Diane Coyle | The Measure of Progress: Counting What Matters

  • Hybrid
  • Seminar
The DEL Seminar Series is proud to host a diverse roster of bright minds from around the world to discuss various subjects surrounding economics and technology.
Thursday, March 13, 2025

On March 13, 2025, Diane Coyle, Bennett Professor of Public Policy at the University of Cambridge, stopped by the lab for her talk, “The Measure of Progress: Counting What Matters.”

Abstract

The ways that statisticians and governments measure the economy were developed in the 1940s, when the urgent economic problems were entirely different from those of today. In The Measure of Progress, Diane Coyle argues that the framework underpinning today’s economic statistics is so outdated that it functions as a distorting lens, or even a set of blinkers. When policymakers rely on such an antiquated conceptual tool, how can they measure, understand, and respond with any precision to what is happening in today’s digital economy? Coyle makes the case for a new framework, one that takes into consideration current economic realities.

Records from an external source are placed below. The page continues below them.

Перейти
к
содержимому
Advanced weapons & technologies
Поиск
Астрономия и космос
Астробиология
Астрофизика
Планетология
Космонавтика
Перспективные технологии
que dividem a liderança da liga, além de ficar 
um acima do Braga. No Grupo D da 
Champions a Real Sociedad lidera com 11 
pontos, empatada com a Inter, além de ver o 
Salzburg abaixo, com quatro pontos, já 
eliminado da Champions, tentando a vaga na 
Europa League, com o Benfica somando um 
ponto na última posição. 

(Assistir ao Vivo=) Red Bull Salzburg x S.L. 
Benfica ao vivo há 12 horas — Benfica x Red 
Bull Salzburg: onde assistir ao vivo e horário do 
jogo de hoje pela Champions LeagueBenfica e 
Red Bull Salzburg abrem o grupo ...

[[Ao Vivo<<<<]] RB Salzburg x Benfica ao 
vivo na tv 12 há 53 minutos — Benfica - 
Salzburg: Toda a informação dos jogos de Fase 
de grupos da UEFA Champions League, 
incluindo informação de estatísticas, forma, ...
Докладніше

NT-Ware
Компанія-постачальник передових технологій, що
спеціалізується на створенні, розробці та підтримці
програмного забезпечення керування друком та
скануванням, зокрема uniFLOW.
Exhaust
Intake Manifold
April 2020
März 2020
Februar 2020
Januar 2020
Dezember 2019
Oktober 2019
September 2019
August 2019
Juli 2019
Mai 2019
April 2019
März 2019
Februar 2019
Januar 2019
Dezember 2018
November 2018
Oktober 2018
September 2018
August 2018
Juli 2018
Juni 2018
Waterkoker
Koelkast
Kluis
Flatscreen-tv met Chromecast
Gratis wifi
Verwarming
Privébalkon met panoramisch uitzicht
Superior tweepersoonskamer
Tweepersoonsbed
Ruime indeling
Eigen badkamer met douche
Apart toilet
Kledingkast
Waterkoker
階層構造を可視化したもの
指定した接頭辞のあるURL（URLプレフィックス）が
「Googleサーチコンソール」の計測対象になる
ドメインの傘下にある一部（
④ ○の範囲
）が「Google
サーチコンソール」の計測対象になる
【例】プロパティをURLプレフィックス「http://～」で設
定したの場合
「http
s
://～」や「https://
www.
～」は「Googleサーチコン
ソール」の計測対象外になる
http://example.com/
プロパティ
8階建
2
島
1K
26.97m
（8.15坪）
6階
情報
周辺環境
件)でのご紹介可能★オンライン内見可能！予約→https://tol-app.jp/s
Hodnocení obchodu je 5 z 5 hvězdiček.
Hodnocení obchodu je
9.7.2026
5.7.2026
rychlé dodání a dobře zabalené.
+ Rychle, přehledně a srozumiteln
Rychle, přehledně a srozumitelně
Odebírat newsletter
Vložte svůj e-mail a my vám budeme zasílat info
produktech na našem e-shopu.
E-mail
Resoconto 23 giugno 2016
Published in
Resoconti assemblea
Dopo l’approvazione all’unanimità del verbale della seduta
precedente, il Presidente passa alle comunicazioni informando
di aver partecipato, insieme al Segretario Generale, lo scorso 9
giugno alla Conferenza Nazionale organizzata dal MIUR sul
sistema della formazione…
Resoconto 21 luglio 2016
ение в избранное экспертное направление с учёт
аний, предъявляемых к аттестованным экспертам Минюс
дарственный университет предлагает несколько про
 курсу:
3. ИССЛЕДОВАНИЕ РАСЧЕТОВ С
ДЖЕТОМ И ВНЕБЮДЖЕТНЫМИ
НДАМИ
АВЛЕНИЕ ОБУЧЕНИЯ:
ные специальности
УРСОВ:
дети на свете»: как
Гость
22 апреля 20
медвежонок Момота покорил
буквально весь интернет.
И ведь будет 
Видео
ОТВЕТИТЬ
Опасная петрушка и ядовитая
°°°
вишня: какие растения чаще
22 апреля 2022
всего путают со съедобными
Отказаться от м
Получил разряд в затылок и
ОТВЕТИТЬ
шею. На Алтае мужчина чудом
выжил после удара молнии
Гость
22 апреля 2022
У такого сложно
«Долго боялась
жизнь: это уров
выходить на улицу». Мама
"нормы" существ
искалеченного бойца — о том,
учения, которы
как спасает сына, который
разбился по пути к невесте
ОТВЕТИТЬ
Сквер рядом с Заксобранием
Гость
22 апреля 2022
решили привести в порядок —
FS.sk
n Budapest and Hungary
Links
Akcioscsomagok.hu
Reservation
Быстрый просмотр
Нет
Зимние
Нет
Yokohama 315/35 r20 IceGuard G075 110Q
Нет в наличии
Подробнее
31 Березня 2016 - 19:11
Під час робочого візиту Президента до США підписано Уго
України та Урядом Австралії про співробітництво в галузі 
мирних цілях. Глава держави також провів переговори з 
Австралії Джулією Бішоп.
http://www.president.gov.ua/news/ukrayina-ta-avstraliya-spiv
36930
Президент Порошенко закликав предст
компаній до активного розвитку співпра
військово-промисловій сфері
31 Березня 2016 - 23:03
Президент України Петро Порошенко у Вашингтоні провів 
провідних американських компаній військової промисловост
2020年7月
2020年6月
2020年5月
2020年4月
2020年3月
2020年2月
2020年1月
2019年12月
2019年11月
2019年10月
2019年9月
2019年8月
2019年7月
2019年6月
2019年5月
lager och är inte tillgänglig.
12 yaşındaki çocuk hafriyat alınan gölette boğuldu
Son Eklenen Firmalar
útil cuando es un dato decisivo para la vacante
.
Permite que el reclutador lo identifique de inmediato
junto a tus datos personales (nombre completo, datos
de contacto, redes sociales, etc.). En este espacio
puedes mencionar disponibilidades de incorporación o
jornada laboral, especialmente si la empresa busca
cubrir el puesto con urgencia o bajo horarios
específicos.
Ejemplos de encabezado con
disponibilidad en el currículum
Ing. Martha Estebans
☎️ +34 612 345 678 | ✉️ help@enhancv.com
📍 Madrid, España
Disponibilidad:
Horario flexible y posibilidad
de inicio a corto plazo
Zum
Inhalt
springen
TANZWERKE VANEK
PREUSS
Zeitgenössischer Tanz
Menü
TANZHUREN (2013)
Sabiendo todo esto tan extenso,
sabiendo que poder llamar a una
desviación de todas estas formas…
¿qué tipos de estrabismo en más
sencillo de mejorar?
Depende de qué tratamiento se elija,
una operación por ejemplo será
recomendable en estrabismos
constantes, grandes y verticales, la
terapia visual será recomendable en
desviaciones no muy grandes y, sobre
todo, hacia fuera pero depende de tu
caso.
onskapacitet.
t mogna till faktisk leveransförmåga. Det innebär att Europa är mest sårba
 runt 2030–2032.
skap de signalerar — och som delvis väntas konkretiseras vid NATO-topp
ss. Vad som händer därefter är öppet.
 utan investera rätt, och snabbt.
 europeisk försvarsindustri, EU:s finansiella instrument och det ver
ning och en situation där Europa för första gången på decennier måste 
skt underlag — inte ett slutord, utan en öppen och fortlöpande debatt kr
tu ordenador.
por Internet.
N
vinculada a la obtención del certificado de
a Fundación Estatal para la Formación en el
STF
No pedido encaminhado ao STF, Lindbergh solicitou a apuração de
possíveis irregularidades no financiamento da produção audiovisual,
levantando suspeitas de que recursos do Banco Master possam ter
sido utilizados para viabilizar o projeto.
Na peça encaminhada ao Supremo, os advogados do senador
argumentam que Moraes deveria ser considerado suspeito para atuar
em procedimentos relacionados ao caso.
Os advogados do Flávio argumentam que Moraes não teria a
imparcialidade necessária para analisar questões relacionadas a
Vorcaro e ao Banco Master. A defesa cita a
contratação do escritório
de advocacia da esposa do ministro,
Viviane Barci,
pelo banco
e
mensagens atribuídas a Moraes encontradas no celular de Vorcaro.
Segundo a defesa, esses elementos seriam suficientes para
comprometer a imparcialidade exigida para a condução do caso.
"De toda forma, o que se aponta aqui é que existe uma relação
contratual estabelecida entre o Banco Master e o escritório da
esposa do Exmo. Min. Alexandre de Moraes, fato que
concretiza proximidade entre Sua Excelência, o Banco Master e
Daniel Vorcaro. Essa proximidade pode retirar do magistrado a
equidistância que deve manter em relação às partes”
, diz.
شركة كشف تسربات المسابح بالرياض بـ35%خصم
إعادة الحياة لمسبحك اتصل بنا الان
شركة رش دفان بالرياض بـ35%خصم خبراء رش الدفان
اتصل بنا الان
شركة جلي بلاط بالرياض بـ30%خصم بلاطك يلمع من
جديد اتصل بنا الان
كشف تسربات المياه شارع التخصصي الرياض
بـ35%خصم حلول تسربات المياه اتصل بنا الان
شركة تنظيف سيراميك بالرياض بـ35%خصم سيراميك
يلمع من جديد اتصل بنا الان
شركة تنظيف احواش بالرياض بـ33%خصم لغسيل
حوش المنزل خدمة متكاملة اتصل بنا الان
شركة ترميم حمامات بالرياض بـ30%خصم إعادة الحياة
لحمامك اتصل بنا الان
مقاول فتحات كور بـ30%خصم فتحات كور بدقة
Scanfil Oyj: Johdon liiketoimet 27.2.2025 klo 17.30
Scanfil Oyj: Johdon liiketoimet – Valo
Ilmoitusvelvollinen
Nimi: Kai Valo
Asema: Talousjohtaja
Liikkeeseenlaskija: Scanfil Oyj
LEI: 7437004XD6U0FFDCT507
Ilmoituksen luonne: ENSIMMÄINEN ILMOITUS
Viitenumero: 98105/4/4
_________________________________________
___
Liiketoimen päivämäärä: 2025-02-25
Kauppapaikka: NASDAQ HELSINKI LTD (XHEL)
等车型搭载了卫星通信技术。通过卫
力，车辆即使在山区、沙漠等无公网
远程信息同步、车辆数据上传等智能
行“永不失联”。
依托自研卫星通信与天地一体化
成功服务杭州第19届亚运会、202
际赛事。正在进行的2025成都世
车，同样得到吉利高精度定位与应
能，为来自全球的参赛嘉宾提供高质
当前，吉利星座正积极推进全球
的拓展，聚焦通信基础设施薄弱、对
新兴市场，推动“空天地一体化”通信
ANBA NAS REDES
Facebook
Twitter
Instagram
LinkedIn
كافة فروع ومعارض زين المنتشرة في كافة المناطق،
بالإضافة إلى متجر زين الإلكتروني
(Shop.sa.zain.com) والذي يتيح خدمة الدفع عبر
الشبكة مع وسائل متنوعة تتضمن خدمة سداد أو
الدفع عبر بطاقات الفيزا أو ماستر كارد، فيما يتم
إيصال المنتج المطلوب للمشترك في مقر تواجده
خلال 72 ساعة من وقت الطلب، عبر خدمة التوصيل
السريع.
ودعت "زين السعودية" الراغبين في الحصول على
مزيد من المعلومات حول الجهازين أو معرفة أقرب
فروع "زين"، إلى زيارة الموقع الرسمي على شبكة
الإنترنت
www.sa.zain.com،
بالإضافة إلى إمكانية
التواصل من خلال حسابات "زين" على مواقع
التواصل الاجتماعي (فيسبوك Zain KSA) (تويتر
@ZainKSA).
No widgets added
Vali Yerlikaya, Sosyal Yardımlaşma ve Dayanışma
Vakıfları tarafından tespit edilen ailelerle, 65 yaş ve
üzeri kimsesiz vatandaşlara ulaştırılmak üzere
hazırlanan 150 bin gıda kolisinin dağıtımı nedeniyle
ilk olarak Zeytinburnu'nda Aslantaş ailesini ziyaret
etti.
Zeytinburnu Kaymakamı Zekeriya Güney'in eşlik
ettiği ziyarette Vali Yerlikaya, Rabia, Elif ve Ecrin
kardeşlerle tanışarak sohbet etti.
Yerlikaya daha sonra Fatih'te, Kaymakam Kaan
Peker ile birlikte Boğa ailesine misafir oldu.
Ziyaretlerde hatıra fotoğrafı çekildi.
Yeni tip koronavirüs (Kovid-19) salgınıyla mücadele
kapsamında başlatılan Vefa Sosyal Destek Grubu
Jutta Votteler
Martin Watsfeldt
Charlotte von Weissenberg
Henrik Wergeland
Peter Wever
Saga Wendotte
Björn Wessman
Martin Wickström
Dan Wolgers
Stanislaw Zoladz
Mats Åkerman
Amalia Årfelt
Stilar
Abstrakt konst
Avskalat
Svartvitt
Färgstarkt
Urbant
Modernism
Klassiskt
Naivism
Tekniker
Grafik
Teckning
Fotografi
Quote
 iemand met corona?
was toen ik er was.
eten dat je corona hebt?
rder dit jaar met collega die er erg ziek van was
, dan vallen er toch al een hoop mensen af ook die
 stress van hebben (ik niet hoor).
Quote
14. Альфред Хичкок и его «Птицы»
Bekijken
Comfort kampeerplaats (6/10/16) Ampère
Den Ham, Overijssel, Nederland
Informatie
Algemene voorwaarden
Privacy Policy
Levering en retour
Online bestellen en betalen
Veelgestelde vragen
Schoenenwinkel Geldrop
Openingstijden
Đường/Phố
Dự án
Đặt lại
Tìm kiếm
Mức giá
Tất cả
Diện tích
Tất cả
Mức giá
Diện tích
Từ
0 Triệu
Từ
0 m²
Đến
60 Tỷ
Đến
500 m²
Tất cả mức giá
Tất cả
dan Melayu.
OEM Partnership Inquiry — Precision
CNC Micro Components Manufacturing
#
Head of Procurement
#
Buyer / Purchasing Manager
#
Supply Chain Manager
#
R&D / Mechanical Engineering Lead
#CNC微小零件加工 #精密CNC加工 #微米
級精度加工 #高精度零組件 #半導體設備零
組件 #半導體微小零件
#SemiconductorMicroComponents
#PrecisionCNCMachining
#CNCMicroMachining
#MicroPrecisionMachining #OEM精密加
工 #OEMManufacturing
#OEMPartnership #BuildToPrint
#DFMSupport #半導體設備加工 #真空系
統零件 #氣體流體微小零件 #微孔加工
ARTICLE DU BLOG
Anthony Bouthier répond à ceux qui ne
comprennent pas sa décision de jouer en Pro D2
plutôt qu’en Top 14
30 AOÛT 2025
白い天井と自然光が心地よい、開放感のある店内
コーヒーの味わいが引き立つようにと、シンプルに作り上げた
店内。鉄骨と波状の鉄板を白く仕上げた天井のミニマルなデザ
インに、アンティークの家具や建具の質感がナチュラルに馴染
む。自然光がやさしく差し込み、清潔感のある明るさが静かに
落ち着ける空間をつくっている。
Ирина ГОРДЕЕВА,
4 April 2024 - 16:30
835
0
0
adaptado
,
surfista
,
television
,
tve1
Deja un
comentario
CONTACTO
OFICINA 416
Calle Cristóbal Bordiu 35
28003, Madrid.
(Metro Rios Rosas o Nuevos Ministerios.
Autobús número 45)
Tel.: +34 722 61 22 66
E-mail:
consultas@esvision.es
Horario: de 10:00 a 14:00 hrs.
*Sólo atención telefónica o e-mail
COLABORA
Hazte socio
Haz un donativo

Coyle explains why economic statistics matter. They are essential for guiding better economic policies; they involve questions of freedom, justice, life, and death. Governments use statistics that affect people’s lives in ways large and small. The metrics for economic growth were developed when a lack of physical rather than natural capital was the binding constraint on growth, intangible value was less important, and the pressing economic policy challenge was managing demand rather than supply. Today’s challenges are different. Growth in living standards in rich economies has slowed, despite remarkable innovation, particularly in digital technologies. As a result, politics is contentious and democracy strained.

Coyle argues that to understand the current economy, we need different data collected in a different framework of categories and definitions, and she offers some suggestions about what this would entail. Only with a new approach to measurement will we be able to achieve the right kind of growth for the benefit of all.

Diane Coyle

Bennett Professor of Public Policy, University of Cambridge

Diane Coyle is the Bennett Professor of Public Policy at the University of Cambridge. She is the Research Director at the Bennett School of Public Policy. Diane’s latest book is The Measure of Progress: Counting what really matters.

Her own research focuses on productivity, the digital economy and AI policy, and economic measurement. She has been writing about the effects of digital technologies since her first book, The Weightless World,  in 1997. The underlying motivation for all her work is the question: what does it mean for the economy to improve, and who benefits?